* [Work request]: Would you restate every entry below word for word? Leave out the pictures.

[Dataset entries]
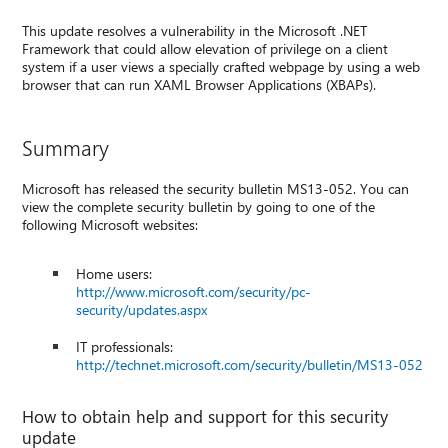
This update resolves a vulnerability in the Microsoft .NET
Framework that could allow elevation of privilege on a client
system if a user views a specially crafted webpage by using a web
browser that can run XAML Browser Applications (XBAPs).
Summary
Microsoft has released the security bulletin MS13-052. You can
view the complete security bulletin by going to one of the
following Microsoft websites:
Home users:
http://www.microsoft.com/security/pc-
security/updates.aspx
IT professionals:
http://technet.microsoft.com/security/bulletin/MS13-052
How to obtain help and support for this security
update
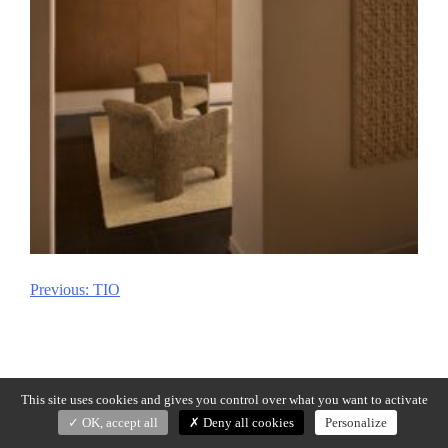
Previous:
TIO
Post
navigation
This site uses cookies and gives you control over what you want to activate
OK, accept all
Deny all cookies
Personalize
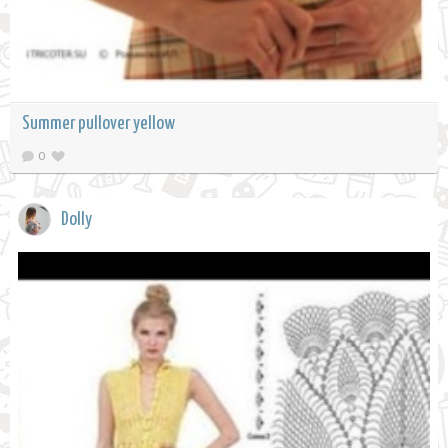
Summer pullover yellow
0
Dolly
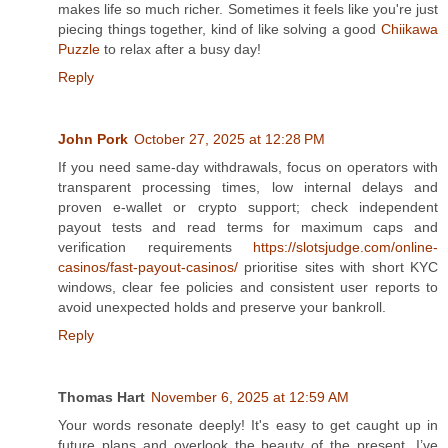
makes life so much richer. Sometimes it feels like you're just
piecing things together, kind of like solving a good
Chiikawa
Puzzle
to relax after a busy day!
Reply
John Pork
October 27, 2025 at 12:28 PM
If you need same‑day withdrawals, focus on operators with
transparent processing times, low internal delays and
proven e‑wallet or crypto support; check independent
payout tests and read terms for maximum caps and
verification requirements
https://slotsjudge.com/online-
casinos/fast-payout-casinos/
prioritise sites with short KYC
windows, clear fee policies and consistent user reports to
avoid unexpected holds and preserve your bankroll.
Reply
Thomas Hart
November 6, 2025 at 12:59 AM
Your words resonate deeply! It's easy to get caught up in
future plans and overlook the beauty of the present. I’ve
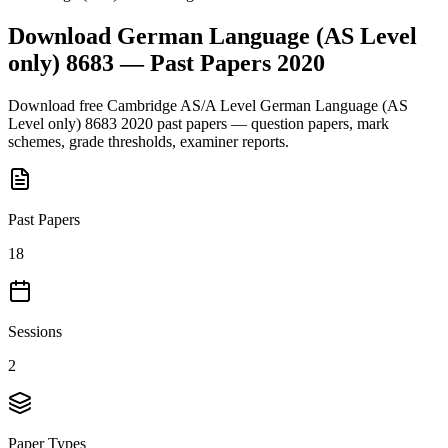
Download
German Language (AS Level
only) 8683
— Past Papers
2020
Download free
Cambridge AS/A Level
German Language (AS
Level only) 8683
2020
past papers — question papers, mark
schemes, grade thresholds, examiner reports.
Past Papers
18
Sessions
2
Paper Types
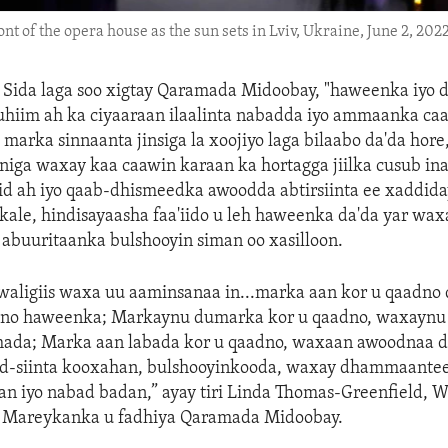
ont of the opera house as the sun sets in Lviv, Ukraine, June 2, 2022
—
Sida laga soo xigtay Qaramada Midoobay, "haweenka iyo 
hiim ah ka ciyaaraan ilaalinta nabadda iyo ammaanka caa
 marka sinnaanta jinsiga la xoojiyo laga bilaabo da'da hore
niga waxay kaa caawin karaan ka hortagga jiilka cusub ina
id ah iyo qaab-dhismeedka awoodda abtirsiinta ee xaddida
o kale, hindisayaasha faa'iido u leh haweenka da'da yar wa
abuuritaanka bulshooyin siman oo xasilloon.
aligiis waxa uu aaminsanaa in...marka aan kor u qaadno 
dno haweenka; Markaynu dumarka kor u qaadno, waxaynu
mada; Marka aan labada kor u qaadno, waxaan awoodnaa
d-siinta kooxahan, bulshooyinkooda, waxay dhammaantee
 iyo nabad badan,” ayay tiri Linda Thomas-Greenfield, W
e Mareykanka u fadhiya Qaramada Midoobay.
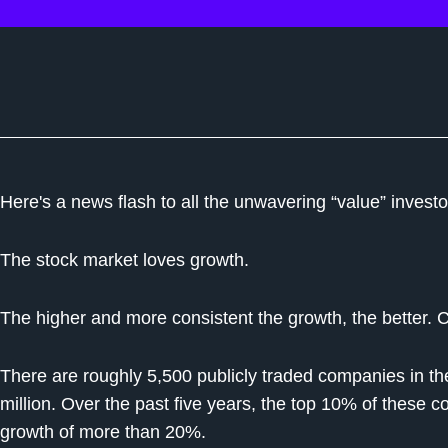
Here's a news flash to all the unwavering “value” invest
The stock market loves growth.
The higher and more consistent the growth, the better. 
There are roughly 5,500 publicly traded companies in the
million. Over the past five years, the top 10% of thes
growth of more than 20%.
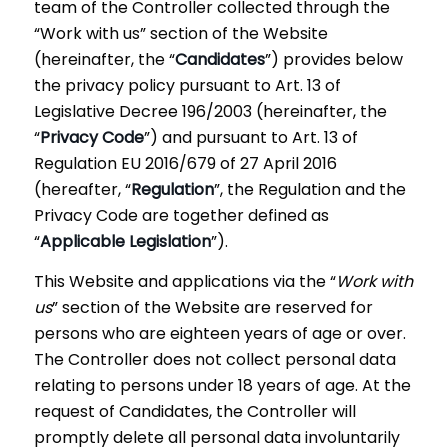
team of the Controller collected through the
“Work with us” section of the Website
(hereinafter, the “
Candidates
”) provides below
the privacy policy pursuant to Art. 13 of
Legislative Decree 196/2003 (hereinafter, the
“
Privacy Code
”) and pursuant to Art. 13 of
Regulation EU 2016/679 of 27 April 2016
(hereafter, “
Regulation
”, the Regulation and the
Privacy Code are together defined as
“
Applicable Legislation
”).
This Website and applications via the “
Work with
us
” section of the Website are reserved for
persons who are eighteen years of age or over.
The Controller does not collect personal data
relating to persons under 18 years of age. At the
request of Candidates, the Controller will
promptly delete all personal data involuntarily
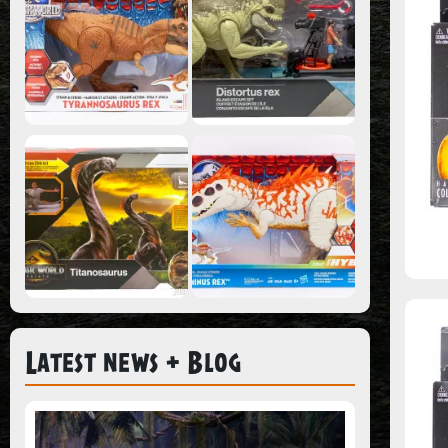
Latest news + Blog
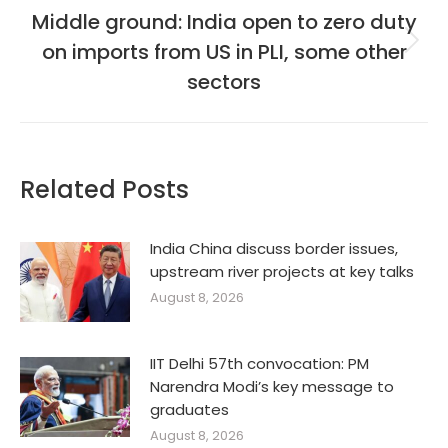
Middle ground: India open to zero duty
on imports from US in PLI, some other
Next
post:
sectors
Related Posts
India China discuss border issues,
upstream river projects at key talks
August 8, 2026
IIT Delhi 57th convocation: PM
Narendra Modi’s key message to
graduates
August 8, 2026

* [Problem solution]:
This update resolves a vulnerability in the Microsoft .NET
Framework that could allow elevation of privilege on a client
system if a user views a specially crafted webpage by using a web
browser that can run XAML Browser Applications (XBAPs).
Summary
Microsoft has released the security bulletin MS13-052. You can
view the complete security bulletin by going to one of the
following Microsoft websites:
Home users:
http://www.microsoft.com/security/pc-
security/updates.aspx
IT professionals:
http://technet.microsoft.com/security/bulletin/MS13-052
How to obtain help and support for this security
update
Previous:
TIO
Post
navigation
This site uses cookies and gives you control over what you want to activate
OK, accept all
Deny all cookies
Personalize
Summer pullover yellow
0
Dolly
makes life so much richer. Sometimes it feels like you're just
piecing things together, kind of like solving a good
Chiikawa
Puzzle
to relax after a busy day!
Reply
John Pork
October 27, 2025 at 12:28 PM
If you need same‑day withdrawals, focus on operators with
transparent processing times, low internal delays and
proven e‑wallet or crypto support; check independent
payout tests and read terms for maximum caps and
verification requirements
https://slotsjudge.com/online-
casinos/fast-payout-casinos/
prioritise sites with short KYC
windows, clear fee policies and consistent user reports to
avoid unexpected holds and preserve your bankroll.
Reply
Thomas Hart
November 6, 2025 at 12:59 AM
Your words resonate deeply! It's easy to get caught up in
future plans and overlook the beauty of the present. I’ve
Download
German Language (AS Level
only) 8683
— Past Papers
2020
Download free
Cambridge AS/A Level
German Language (AS
Level only) 8683
2020
past papers — question papers, mark
schemes, grade thresholds, examiner reports.
Past Papers
18
Sessions
2
Paper Types
ont of the opera house as the sun sets in Lviv, Ukraine, June 2, 2022
—
Sida laga soo xigtay Qaramada Midoobay, "haweenka iyo 
hiim ah ka ciyaaraan ilaalinta nabadda iyo ammaanka caa
 marka sinnaanta jinsiga la xoojiyo laga bilaabo da'da hore
niga waxay kaa caawin karaan ka hortagga jiilka cusub ina
id ah iyo qaab-dhismeedka awoodda abtirsiinta ee xaddida
o kale, hindisayaasha faa'iido u leh haweenka da'da yar wa
abuuritaanka bulshooyin siman oo xasilloon.
aligiis waxa uu aaminsanaa in...marka aan kor u qaadno 
dno haweenka; Markaynu dumarka kor u qaadno, waxaynu
mada; Marka aan labada kor u qaadno, waxaan awoodnaa
d-siinta kooxahan, bulshooyinkooda, waxay dhammaantee
 iyo nabad badan,” ayay tiri Linda Thomas-Greenfield, W
e Mareykanka u fadhiya Qaramada Midoobay.
Here's a news flash to all the unwavering “value” invest
The stock market loves growth.
The higher and more consistent the growth, the better. 
There are roughly 5,500 publicly traded companies in the
million. Over the past five years, the top 10% of thes
growth of more than 20%.
team of the Controller collected through the
“Work with us” section of the Website
(hereinafter, the “
Candidates
”) provides below
the privacy policy pursuant to Art. 13 of
Legislative Decree 196/2003 (hereinafter, the
“
Privacy Code
”) and pursuant to Art. 13 of
Regulation EU 2016/679 of 27 April 2016
(hereafter, “
Regulation
”, the Regulation and the
Privacy Code are together defined as
“
Applicable Legislation
”).
This Website and applications via the “
Work with
us
” section of the Website are reserved for
persons who are eighteen years of age or over.
The Controller does not collect personal data
relating to persons under 18 years of age. At the
request of Candidates, the Controller will
promptly delete all personal data involuntarily
Latest news + Blog
Middle ground: India open to zero duty
on imports from US in PLI, some other
Next
post:
sectors
Related Posts
India China discuss border issues,
upstream river projects at key talks
August 8, 2026
IIT Delhi 57th convocation: PM
Narendra Modi’s key message to
graduates
August 8, 2026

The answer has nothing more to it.